10.3.3. Table Character Set and Proofreading
Each table has a table character set and a proofreading rule. It cannot be blank. To specify the TABLE Character Set and collation, the create table and alter table statements have an optional clause:
Create table tbl_name (column_list) [default character set charset_name [COLLATE collation_name] alter table tbl_name [default character set charset_name] [COLLATE collation_name] example:
Create table t1 (...) default character set latin1 COLLATE latin1_danish_ci;
MySQL selects the table Character Set and proofreading rules as follows:
· If character set x and collate y are specified, character set x and collate y are used.
· If character set x is specified but collate y is not specified, character set x and character set x are used as the default proofreading rules.
· Otherwise, server character sets and server verification rules are used.
If the column Character Set and collation are not specified in the column definition, the table Character Set and collation are used by default. Table character sets and proofreading rules are extensions of MySQL; they are not in standard SQL.
10.3.4. Column Character Set and Proofreading
Each "character" Column (that is, a CHAR, VARCHAR, or TEXT column) has a column character set and a column validation rule. It cannot be blank. The column definition syntax has an optional clause to specify the column Character Set and proofreading rules:
Col_name {CHAR | VARCHAR | TEXT} (col_length) [character set charset_name [COLLATE collation_name] example:
Create table Table1
(
Column1 VARCHAR (5) character set latin1 COLLATE latin?german=ci
);
MySQL selects the column Character Set and proofreading rules as follows:
· If character set x and collate y are specified, character set x and collate y are used.
· If character set x is specified but collate y is not specified, character set x and character set x are used as the default proofreading rules.
· Otherwise, use the table Character Set and server verification rules.
The character set and COLLATE clauses are standard SQL statements.

Related Article

Contact Us

The content source of this page is from Internet, which doesn't represent Alibaba Cloud's opinion; products and services mentioned on that page don't have any relationship with Alibaba Cloud. If the content of the page makes you feel confusing, please write us an email, we will handle the problem within 5 days after receiving your email.

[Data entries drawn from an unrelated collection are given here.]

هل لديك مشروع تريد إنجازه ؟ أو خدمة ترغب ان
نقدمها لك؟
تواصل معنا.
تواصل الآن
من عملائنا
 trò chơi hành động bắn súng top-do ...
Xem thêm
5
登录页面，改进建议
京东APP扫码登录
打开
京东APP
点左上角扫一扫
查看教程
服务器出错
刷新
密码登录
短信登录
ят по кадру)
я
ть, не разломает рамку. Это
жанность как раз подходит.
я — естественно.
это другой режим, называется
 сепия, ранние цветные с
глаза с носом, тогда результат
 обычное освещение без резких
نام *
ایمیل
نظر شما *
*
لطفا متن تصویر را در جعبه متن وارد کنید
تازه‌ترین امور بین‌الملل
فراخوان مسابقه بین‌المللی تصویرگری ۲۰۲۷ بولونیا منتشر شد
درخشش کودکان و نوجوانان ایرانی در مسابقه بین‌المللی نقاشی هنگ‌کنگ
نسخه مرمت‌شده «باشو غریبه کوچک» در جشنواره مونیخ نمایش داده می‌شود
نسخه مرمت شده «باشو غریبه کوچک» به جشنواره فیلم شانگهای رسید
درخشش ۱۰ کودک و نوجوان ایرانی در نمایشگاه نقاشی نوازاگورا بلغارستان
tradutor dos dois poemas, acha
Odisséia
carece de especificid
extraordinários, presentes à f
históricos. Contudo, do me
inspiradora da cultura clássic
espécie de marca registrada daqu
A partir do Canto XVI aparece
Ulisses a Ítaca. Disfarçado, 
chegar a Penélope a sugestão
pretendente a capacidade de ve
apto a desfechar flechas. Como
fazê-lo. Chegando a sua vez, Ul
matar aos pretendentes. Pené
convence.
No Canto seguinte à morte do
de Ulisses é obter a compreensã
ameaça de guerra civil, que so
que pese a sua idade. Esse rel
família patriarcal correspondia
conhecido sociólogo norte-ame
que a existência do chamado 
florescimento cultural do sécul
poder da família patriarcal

If you find any instances of plagiarism from the community, please send an email to: info-contact@alibabacloud.com and provide relevant evidence. A staff member will contact you within 5 working days.

A Free Trial That Lets You Build Big!

Start building with 50+ products and up to 12 months usage for Elastic Compute Service

  • Sales Support

    1 on 1 presale consultation

  • After-Sales Support

    24/7 Technical Support 6 Free Tickets per Quarter Faster Response

  • Alibaba Cloud offers highly flexible support services tailored to meet your exact needs.